– Спасибо, мы на минутку. Скоро десять часов, да и мамаша ждет, – сказал красноармеец. – Мы с Дашей зашли только вас за мамашу поблагодарить.
– Ну, что там, – смущенно забормотали девочки, – нам же не трудно…
– Как это не трудно? Мамаша нам все рассказала. И как она упала, а вы ее домой тащили, и как ей воду носите. Вот за это вам великое красноармейское спасибо, девушки дорогие.
Девочки растерялись и молчали.
– Что нового на фронте? – спросил доктор.
– Ничего, все в порядке. Потерпите, граждане, еще малость, – " продолжал «Жених». – Самую малость! Скоро легче, будет. Верьте мне на слово, – протянется скоро ниточка от нас на «Большую землю»…
– Ленинграда не отдадите? – спросила Люся.
– Ну! Какой разговор?! – удивился красноармеец.
– Пойдем, мамаша ждет, – Даша дернула его за рукав.
– И то! Пошли! Еще и еще раз спасибо за мамашу, девушки! Вы ей, может, жизнь спасли. – Он снова широко улыбнулся. – До свиданья, дорогие товарищи!
– До свиданья! Заходите еще!
– Какая милая пара! – сказала Софья Михайловна, когда Катя, проводив гостей, вернулась в комнату.
– А как его зовут, мы и не узнали, – сказала Наташа.
– Зовут Жених, – уверенно произнес Тотик.
Все засмеялись.
– Ну что ж, так и будем звать, – весело решила Софья Михайловна.
Возвращение из госпиталя. Погребенная под развалинами. Спасение…

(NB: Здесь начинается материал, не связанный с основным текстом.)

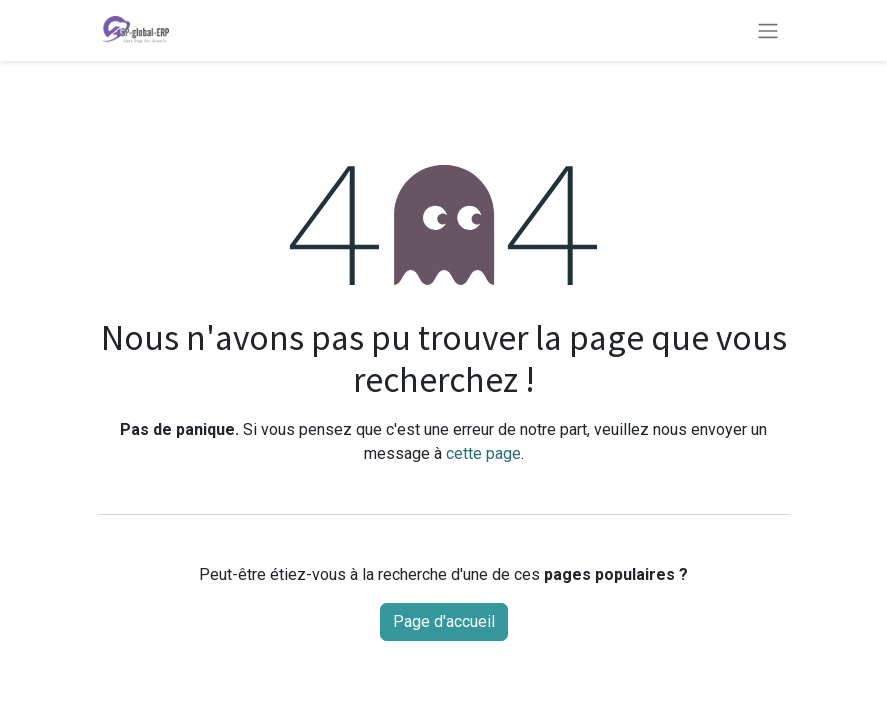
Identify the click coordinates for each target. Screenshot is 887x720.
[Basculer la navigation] (768, 30)
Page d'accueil (444, 621)
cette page (483, 453)
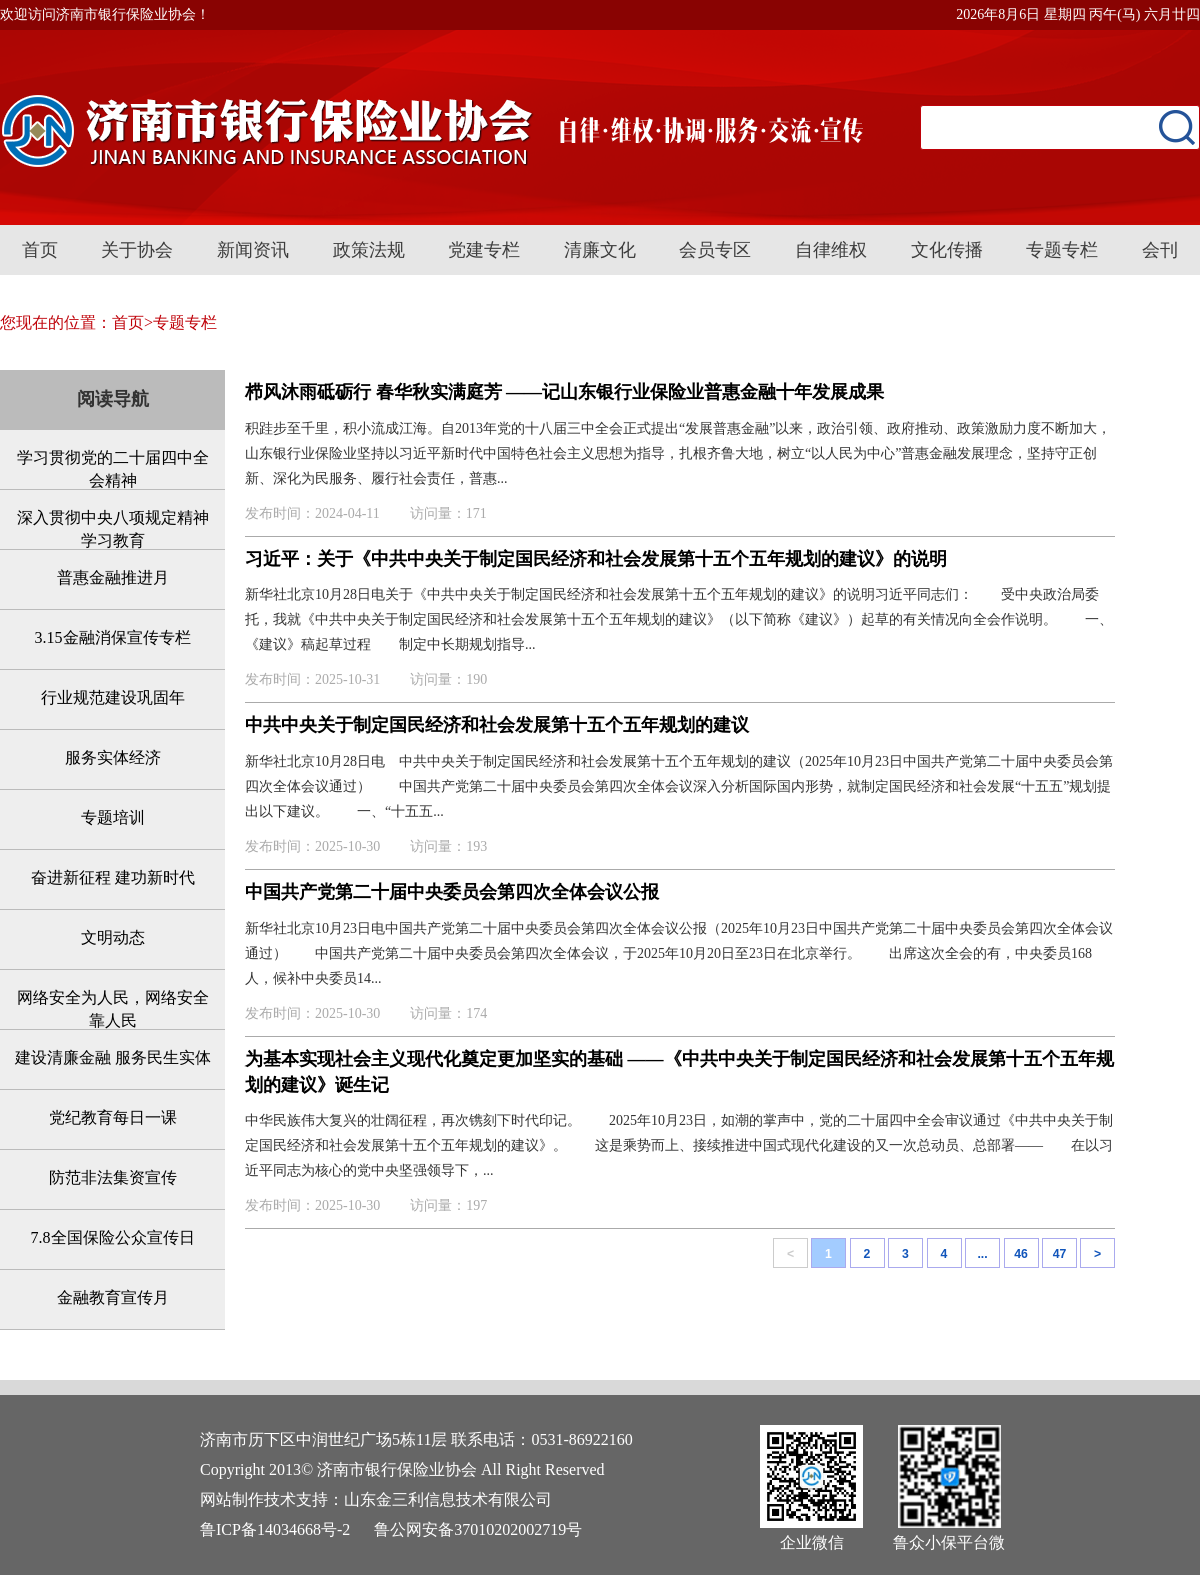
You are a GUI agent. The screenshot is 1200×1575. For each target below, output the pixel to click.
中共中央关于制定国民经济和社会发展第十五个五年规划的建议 (497, 725)
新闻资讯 (253, 250)
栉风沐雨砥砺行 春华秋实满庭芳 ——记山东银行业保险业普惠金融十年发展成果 (564, 392)
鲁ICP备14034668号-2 (275, 1529)
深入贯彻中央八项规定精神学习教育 (113, 529)
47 (1060, 1254)
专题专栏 (1062, 250)
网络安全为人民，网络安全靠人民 (113, 1009)
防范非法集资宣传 (113, 1177)
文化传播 (947, 250)
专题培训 (113, 817)
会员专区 (715, 250)
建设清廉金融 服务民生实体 (113, 1057)
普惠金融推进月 (113, 577)
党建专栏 (484, 250)
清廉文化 (600, 250)
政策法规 (369, 250)
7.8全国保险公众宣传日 (113, 1237)
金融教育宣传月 (113, 1297)
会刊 (1160, 250)
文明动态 (113, 937)
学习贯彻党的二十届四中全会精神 (113, 469)
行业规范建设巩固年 (113, 697)
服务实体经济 (113, 757)
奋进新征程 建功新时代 (113, 877)
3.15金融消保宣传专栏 (113, 637)
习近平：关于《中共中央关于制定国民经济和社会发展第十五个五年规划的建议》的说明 (596, 559)
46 (1021, 1254)
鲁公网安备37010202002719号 (478, 1529)
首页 (40, 250)
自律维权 (831, 250)
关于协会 (137, 250)
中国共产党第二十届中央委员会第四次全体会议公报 (452, 892)
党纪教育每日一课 (113, 1117)
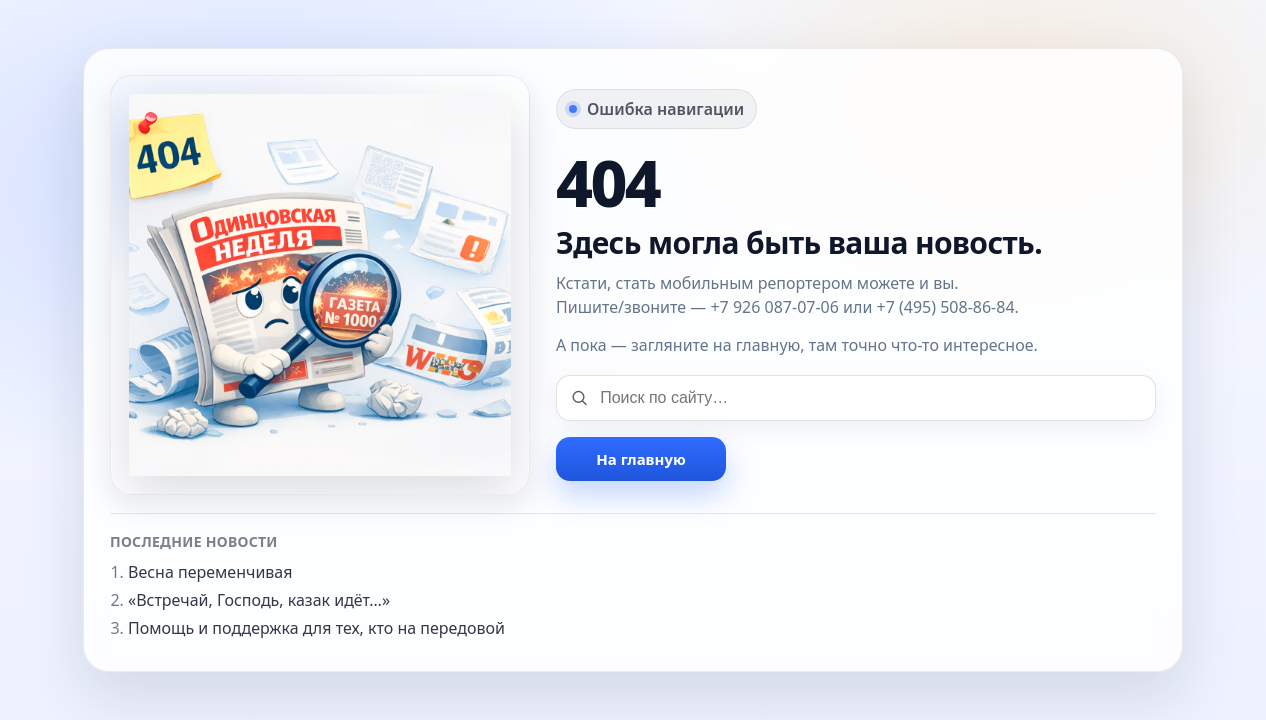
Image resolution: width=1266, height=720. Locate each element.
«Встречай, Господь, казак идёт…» (259, 600)
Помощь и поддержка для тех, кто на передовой (316, 628)
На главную (640, 459)
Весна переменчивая (210, 572)
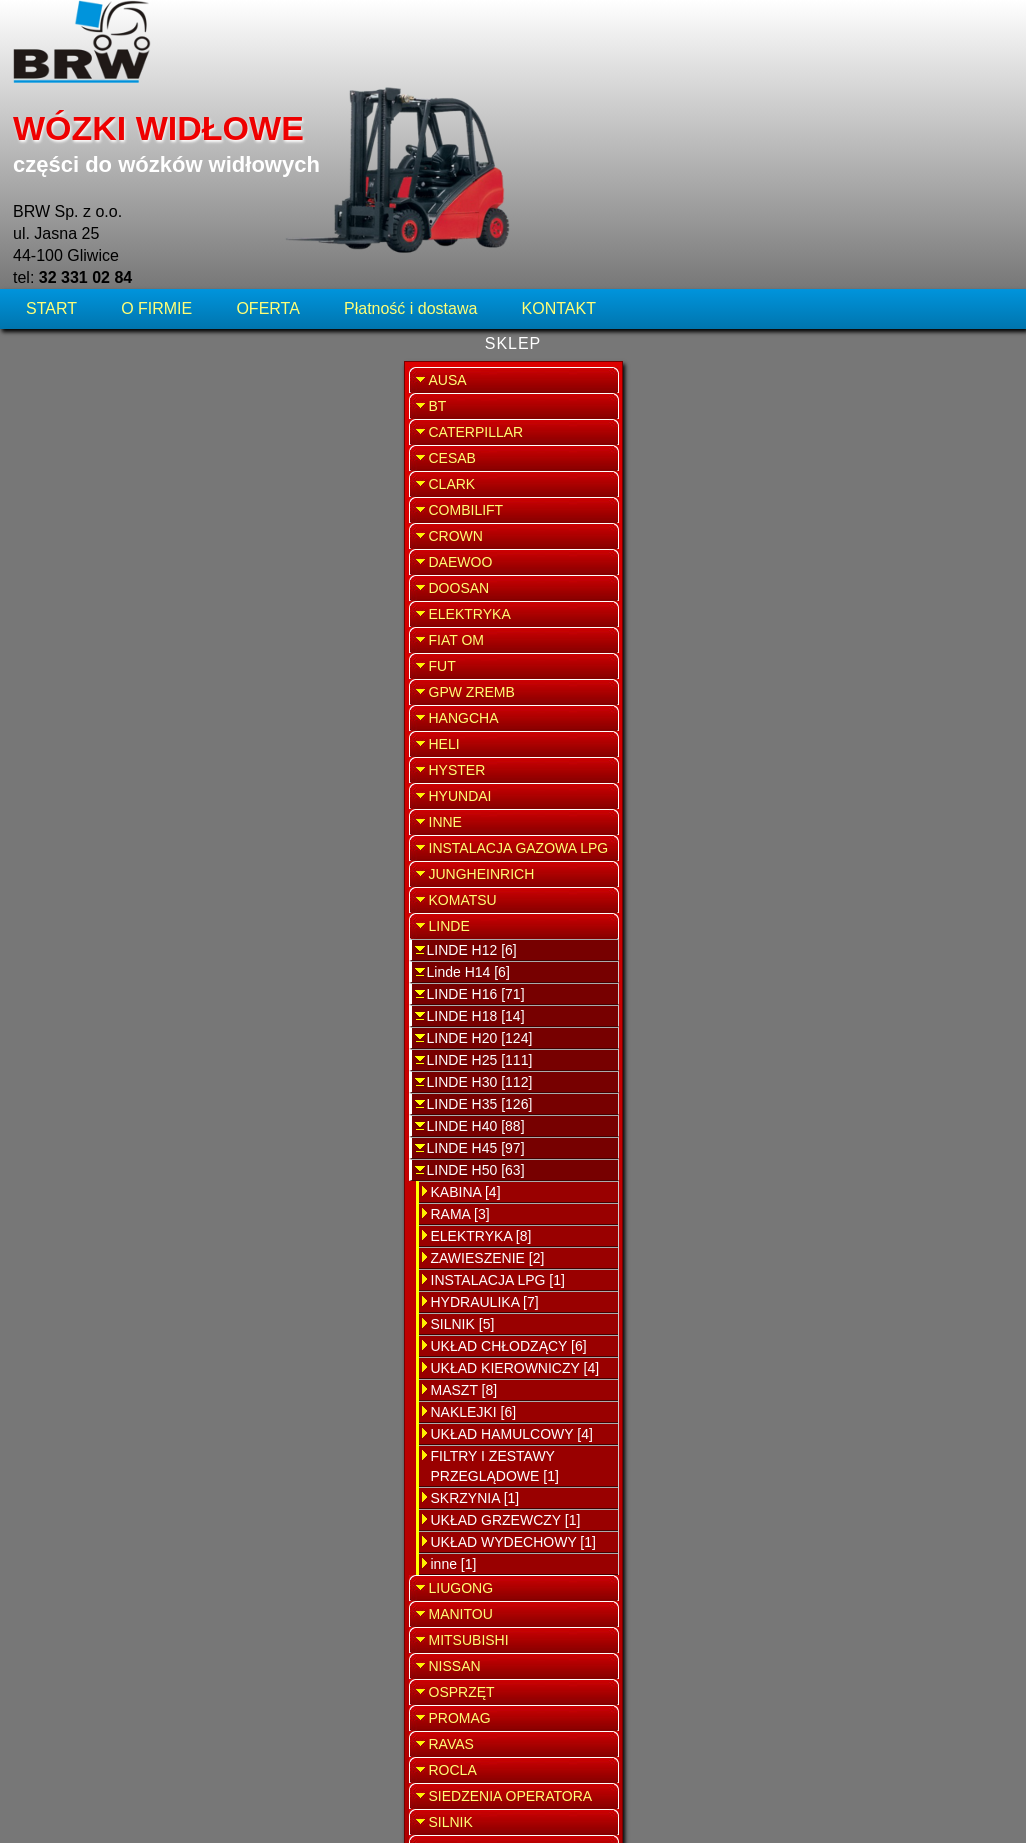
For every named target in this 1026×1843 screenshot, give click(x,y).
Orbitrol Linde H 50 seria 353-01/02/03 (512, 385)
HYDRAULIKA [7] (94, 1137)
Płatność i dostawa (410, 134)
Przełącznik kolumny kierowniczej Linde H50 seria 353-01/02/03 (512, 615)
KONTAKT (559, 134)
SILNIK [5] (72, 1159)
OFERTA (267, 134)
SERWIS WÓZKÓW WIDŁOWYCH (904, 404)
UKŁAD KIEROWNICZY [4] (124, 1203)
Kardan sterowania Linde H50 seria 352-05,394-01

Люся и Катя ушли за водой. Сегодня была очередь Наташи остаться с Тотиком. Она сидела рядом с ним на тахте, стараясь хоть чем-нибудь развеселить мальчика. Но Тотик лежал безучастный ко всему и то и дело задремывал. Наташа с почти физической болью в сердце рассматривала его крошечное и совсем прозрачное личико с провалившимися, переставшими быть детскими, глазами.
Тотик уже не просил все время кушать. Он точно понимал, что от него, маленького, который сам еще не может бороться, требуется одно: не мешать бороться старшим.
В прихожей раздался громкий, настойчивый звонок. Люся с Катей? Нет, они только недавно ушли. Наташа пошла отпирать.
В полумраке прихожей трудно было разглядеть лицо вошедшего, высокого, худого красноармейца. Но он входил решительно, как к себе домой, никого не спрашивая, – и Наташа невольно отступила перед ним в глубь прихожей.
– Здравствуй, Наташа! Не узнаешь?
– Вася!!.
– Здравствуй! – Вася схватил Наташу и, приподняв чуть-чуть с пола, крепко поцеловал.
– Вася… Вася, ты!.. – повторяла Наташа, захлебываясь от радости и не находя никаких слов.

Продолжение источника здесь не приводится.